Results: In prepubertal obese patients (9.2 ± 2.1y; 18.4% males), the prevalence of IR and MetS was 28.2% y 46.9%, respectively; 58% had severe obesity (BAZ ≥4 SD). In pubertal obese patients (12.6 ± 1.8y; 57% males), the prevalence of IR and MetS was 34.1% and 55.3%, respectively; 34% had severe obesity. In prepubertal children, a SPISE of 6.3 showed the highest sensitivity (73.2%) and specificity (80%) to screen individuals with IR (AUC: 0.80; LR +: 3.3). Likewise, a SPISE of 5.7 got the highest sensitivity (82.6%) and specificity (86.1%) to screen patients with MetS (AUC: 0.87; LR +: 5.4). In pubertal patients, a SPISE of 5.4 showed the highest sensitivity and specificity to screen children and adolescents with both IR (Sn: 76.1%; Sp: 77.5%; AUC: 0.8; LR +: 3.1) and MetS (Sn: 90.4%; Sp: 76.1%; AUC: 0.90; LR +: 3.5).

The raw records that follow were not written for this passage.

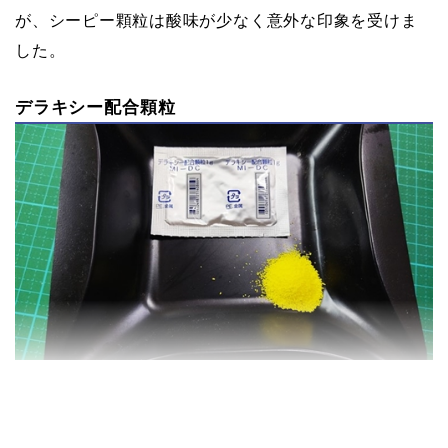
が、シーピー顆粒は酸味が少なく意外な印象を受けま
した。
デラキシー配合顆粒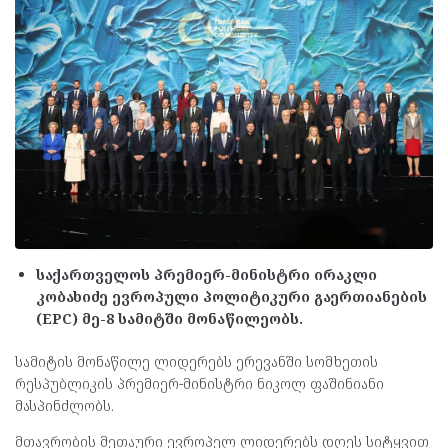
საქართველოს პრემიერ-მინისტრი ირაკლი
კობახიძე ევროპული პოლიტიკური გაერთიანების
(EPC) მე-8 სამიტში მონაწილეობს.
სამიტის მონაწილე ლიდერებს ერევანში სომხეთის
რესპუბლიკის პრემიერ-მინისტრი ნიკოლ ფაშინიანი
მასპინძლობს.
მთავრობის მეთაური ევროპელ ლიდერებს დღეს სიტყვით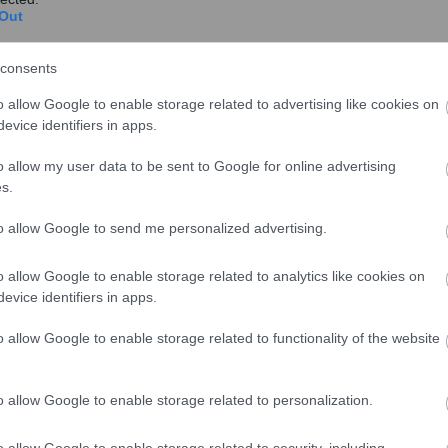
Out
consents
o allow Google to enable storage related to advertising like cookies on
evice identifiers in apps.
o allow my user data to be sent to Google for online advertising
s.
to allow Google to send me personalized advertising.
ο θέμα της
ρήτρας
διαφυγής. «
Ανεξαρτήτως των
ληνική κυβέρνηση έχει ως αποτέλεσμα της ρήτρας
o allow Google to enable storage related to analytics like cookies on
evice identifiers in apps.
 σε καμία περίπτωση δεν πρέπει και δεν θα γίνει
 αγορές μας παρακολουθούν και μας κρίνουν, αλλά και
o allow Google to enable storage related to functionality of the website
λικά αποτελούν από μόνες τους σημαντικούς
 Στη σωστή κατεύθυνση επίσης κινείται και το Ταμείο
o allow Google to enable storage related to personalization.
 χρηματοδοτικό εργαλείο το οποίο επιτρέπει στις 27
ουν τις επενδύσεις τους στην ευρωπαϊκή αμυντική
o allow Google to enable storage related to security, including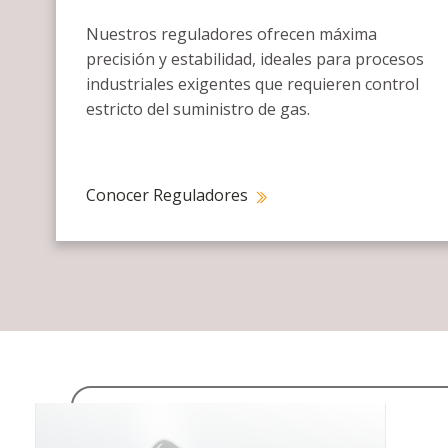
Nuestros reguladores ofrecen máxima
precisión y estabilidad, ideales para procesos
industriales exigentes que requieren control
estricto del suministro de gas.
Conocer Reguladores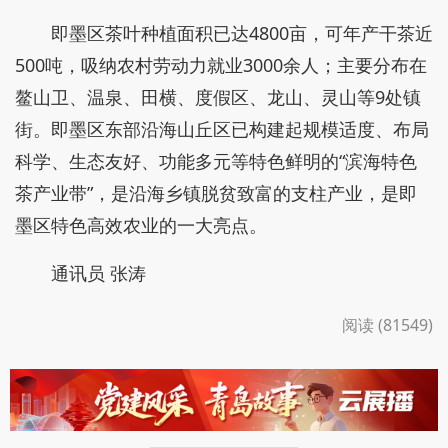
即墨区茶叶种植面积已达4800亩，可年产干茶近
500吨，吸纳农村劳动力就业3000余人；主要分布在
鳌山卫、温泉、田横、度假区、龙山、灵山等9处镇
街。即墨区东部沿海山丘区已构建起规模适度、布局
科学、生态友好、功能多元等特色鲜明的“滨海特色
茶产业带”，是沿海乡镇脱贫致富的支柱产业，是即
墨区特色高效农业的一大亮点。
通讯员 张涛
阅读 (81549)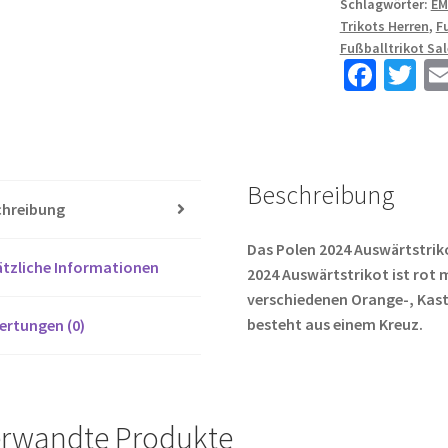
Schlagwörter:
EM
25
Trikots Herren
,
F
rot
Fußballtrikot Sal
Kurzarm
Fa
T
Menge
ce
wi
b
tt
o
er
Beschreibung
o
chreibung
k
Das Polen 2024 Auswärtstriko
tzliche Informationen
2024 Auswärtstrikot ist rot 
verschiedenen Orange-, Kast
besteht aus einem Kreuz.
ertungen (0)
rwandte Produkte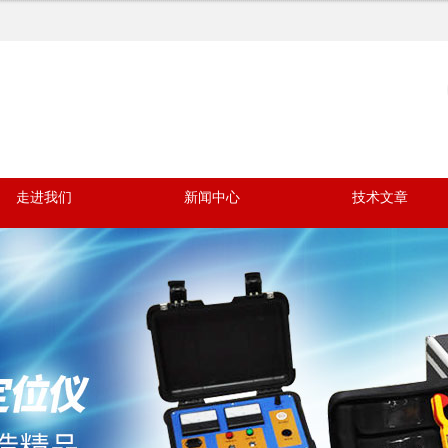
走进我们
新闻中心
技术文章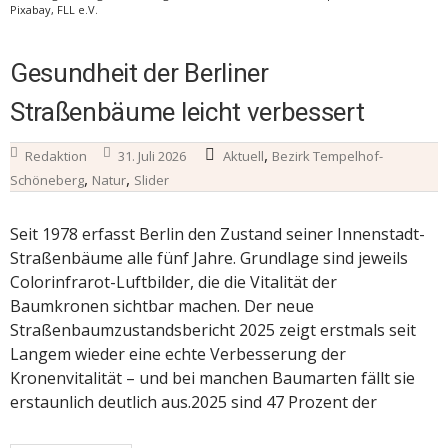
Pixabay, FLL e.V.
Gesundheit der Berliner
Straßenbäume leicht verbessert
,
Redaktion
31. Juli 2026
Aktuell
Bezirk Tempelhof-
,
,
Schöneberg
Natur
Slider
Seit 1978 erfasst Berlin den Zustand seiner Innenstadt-
Straßenbäume alle fünf Jahre. Grundlage sind jeweils
Colorinfrarot-Luftbilder, die die Vitalität der
Baumkronen sichtbar machen. Der neue
Straßenbaumzustandsbericht 2025 zeigt erstmals seit
Langem wieder eine echte Verbesserung der
Kronenvitalität – und bei manchen Baumarten fällt sie
erstaunlich deutlich aus.2025 sind 47 Prozent der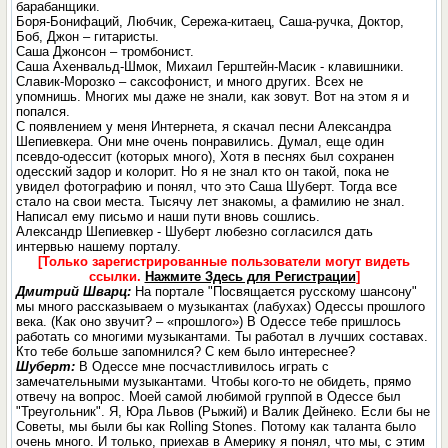
барабанщики.
Боря-Бонифаций, Любчик, Сережа-китаец, Саша-ручка, Доктор,
Боб, Джон – гитаристы.
Саша Джонсон – тромбонист.
Саша Ахенвальд-Шмок, Михаил Герштейн-Масик - клавишники.
Славик-Морозко – саксофонист, и много других. Всех не
упомнишь. Многих мы даже не знали, как зовут. Вот на этом я и
попался.
С появлением у меня Интернета, я скачал песни Александра
Шепиевкера. Они мне очень понравились. Думал, еще один
псевдо-одессит (которых много), Хотя в песнях был сохранен
одесский задор и колорит. Но я не знал кто он такой, пока не
увидел фотографию и понял, что это Саша Шуберт. Тогда все
стало на свои места. Тысячу лет знакомы, а фамилию не знал.
Написал ему письмо и наши пути вновь сошлись.
Александр Шепиевкер - Шуберт любезно согласился дать
интервью нашему порталу.
[Только зарегистрированные пользователи могут видеть
ссылки.
Нажмите Здесь для Регистрации
]
Дмитрий Шварц:
На портале "Посвящается русскому шансону"
мы много рассказываем о музыкантах (лабухах) Одессы прошлого
века. (Как оно звучит? – «прошлого») В Одессе тебе пришлось
работать со многими музыкантами. Ты работал в лучших составах.
Кто тебе больше запомнился? С кем было интереснее?
Шуберт:
В Одессе мне посчастливилось играть с
замечательными музыкантами. Чтобы кого-то не обидеть, прямо
отвечу на вопрос. Моей самой любимой группой в Одессе был
"Треугольник". Я, Юра Львов (Рыжий) и Валик Дейнеко. Если бы не
Советы, мы были бы как Rolling Stones. Потому как таланта было
очень много. И только, приехав в Америку я понял, что мы, с этим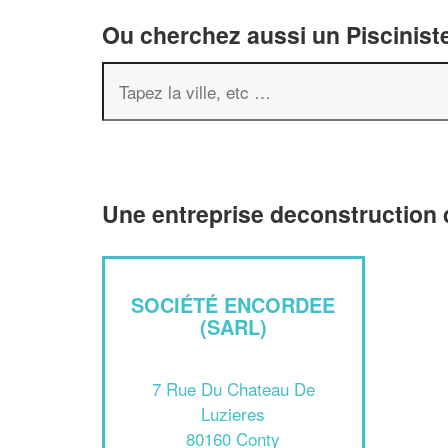
Ou cherchez aussi un Pisciniste
Une entreprise deconstruction 
SOCIÉTÉ ENCORDEE
(SARL)
7 Rue Du Chateau De
Luzieres
80160 Conty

Conclusion: In children and adolescents with obesity, SPISE has good or very good performance in predicting IR and MetS. SPISE may be considered a relatively simple and low-cost diagnosis tool that can be helpful to identify patients with greater biological risk. In adolescents with obesity, the same cut point allows identification of those at higher risk of both IR and MetS.

Keywords: Single-Point Insulin Sensitivity Estimator; cardiometabolic risk; insulin resistance; metabolic syndrome; pediatric obesity.

Publication types

  • Research Support, Non-U.S. Gov't

MeSH terms

  • Adolescent
  • Child
  • Cross-Sectional Studies
  • Female
  • Humans
  • Insulin Resistance*
  • Male
  • Metabolic Syndrome* / diagnosis
  • Metabolic Syndrome* / epidemiology
  • Metabolic Syndrome* / etiology
  • Obesity, Morbid*
  • Pediatric Obesity* / complications
  • Pediatric Obesity* / diagnosis

Grants and funding

This research was supported by the Chilean Society of Endocrinology and Diabetes (grant SOCHED 04/2020; PI: RB) and the Childhood and Adolescent Obesity Clinical Program, INTA-Universidad de Chile. MM received funding from Secretaría de Educación Superior, Ciencia, Tecnología e Innovación (Senescyt), Government of Ecuador, for funding her post-graduate studies at INTA-Universidad de Chile. These organizations had no role in study design; collection, analysis, and interpretation of data; writing the manuscript; and the decision to submit it for publication.